中でも、他にはないユニークな魅力として注目したのが以下の点です。
- 世界遺産「﨑津集落」
- 世界でも有数のイルカ群
- 西の海に沈む圧巻の夕陽
情報収集をする中で、﨑津集落とイルカ群については、あちらこちらのサイトで取り上げられていました。

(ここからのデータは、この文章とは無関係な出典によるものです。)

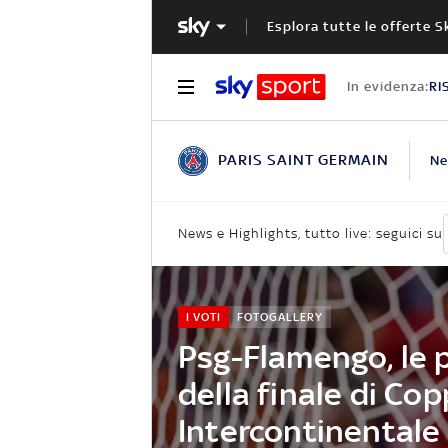
Esplora tutte le offerte S
In evidenza:
RI
PARIS SAINT GERMAIN
N
News e Highlights, tutto live: seguici su
I VOTI
FOTOGALLERY
Psg-Flamengo, le 
della finale di Co
Intercontinentale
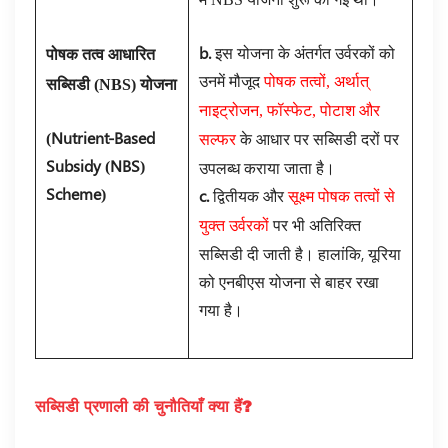
b.
इस योजना के अंतर्गत उर्वरकों को
पोषक तत्व आधारित
उनमें मौजूद
पोषक तत्वों, अर्थात्
सब्सिडी (
NBS
) योजना
नाइट्रोजन, फॉस्फेट, पोटाश और
(Nutrient-Based
के आधार पर सब्सिडी दरों पर
सल्फर
Subsidy (NBS)
उपलब्ध कराया जाता है।
Scheme)
c.
द्वितीयक और
सूक्ष्म पोषक तत्वों से
पर भी अतिरिक्त
युक्त उर्वरकों
सब्सिडी दी जाती है। हालांकि, यूरिया
को एनबीएस योजना से बाहर रखा
गया है।
सब्सिडी प्रणाली की चुनौतियाँ क्या हैं
?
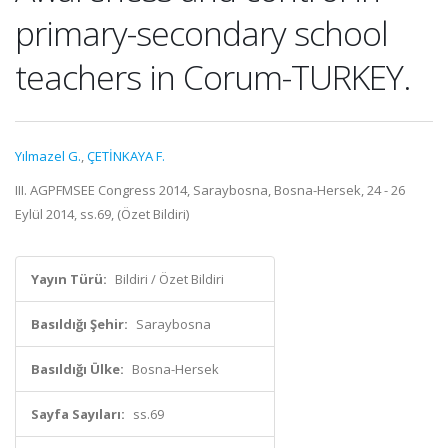
primary-secondary school
teachers in Corum-TURKEY.
Yılmazel G.
,
ÇETİNKAYA F.
III. AGPFMSEE Congress 2014, Saraybosna, Bosna-Hersek, 24 - 26
Eylül 2014, ss.69, (Özet Bildiri)
Yayın Türü:
Bildiri / Özet Bildiri
Basıldığı Şehir:
Saraybosna
Basıldığı Ülke:
Bosna-Hersek
Sayfa Sayıları:
ss.69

私たちが推したのは、「西の海に沈む圧巻の夕陽」です。
これから先もずっと、他の地域には真似できない自然からの贈り物です。
一面に広がる真っ赤な夕陽に包まれる自分を想像してみてください。
ターゲット
ターゲット
- 30歳前後の独身女性
- 福岡市在住
- 会社員
- 後輩を指導する立場
ターゲットの課題
- 責任ある立場になりつつ、ストレスが多い
- 仕事に追われ、有給休暇が取りづらい
- 日常を忘れて、癒されたい
メインビジュアル
キャッチコピー
洗い出した情報と設定したターゲットを元にキーワードをピックアップし、更にそれらを広げ、ひねり出したのがこちらのキャッチコピー。
思い立ったら天草!
アクティブ・のんびり旅「夕陽ビティ」
女性のシルエット
世界遺産の﨑津集落に夕陽が沈むこの景色!
私たちが建物の合間から見る夕陽とはスケールが違います。
そして、夕陽に照らされたマリア像が素敵です。
その景色の中に自分がいるかのように感じられるよう、ターゲットに見立てた女性のシルエットを合成しています。
キャンペーンバナー
詳しくは後述しますが、[空席状況を確認する]ボタンのクリックを促すために、「Instagramハッシュタグキャンペーン」をご提案しました。
コンセプト
休暇が取りづらく忙しいターゲットの課題に対し「気軽さ・癒し・親しみ」が得られる旅(提供できる航空会社)であることをコンセプトとしました。
気軽さ
- 有給休暇を利用しなくても行ける場所
- 思い立ったらすぐ行ける場所
- 繰り返し行ける身近さ
癒し
- 雄大な夕陽に包まれ、心を開放する
- 世界遺産で、ゆっくりと時の流れを感じる
- 日常と対照的な、自然の恵みを感じる
親しみ
- 日本一小さな航空会社だからこその距離感
- SNS運用で、ユーザーとコミュニケーション
デザインの方向性
自分事としてとらえられ、かつ、癒され元気になれるイメージを目指しました。
旅するwatashiを投影
- 旅するユーザーに見立てた女性の画像を使用し、自分事として感じてもらう
- テキストは、ユーザーの心の声と、天草エアライン様の語りかけを意識
癒し
- 壮大な景色で自然のエネルギーをアピール
- 広めの余白と曲線で、のんびりした印象
元気
- 天草の夕陽、海、柑橘類、森林をイメージしたテンションを上げる色調のカラー
- 抑揚のある見出し
ご提案
Instagramハッシュタグキャンペーンをご提案し、ページ内にいくつかある[空席状況を確認する]ボタン直前にキャンペーンバナーを配置することにより、クリック率を上げることを狙いました。
キャンペーン概要
ユーザーは、指定のハッシュタグを付けて撮影した夕陽の写真をInstagramに投稿することで、旅の後も特典がもらえるかもしれないという楽しみが続きます。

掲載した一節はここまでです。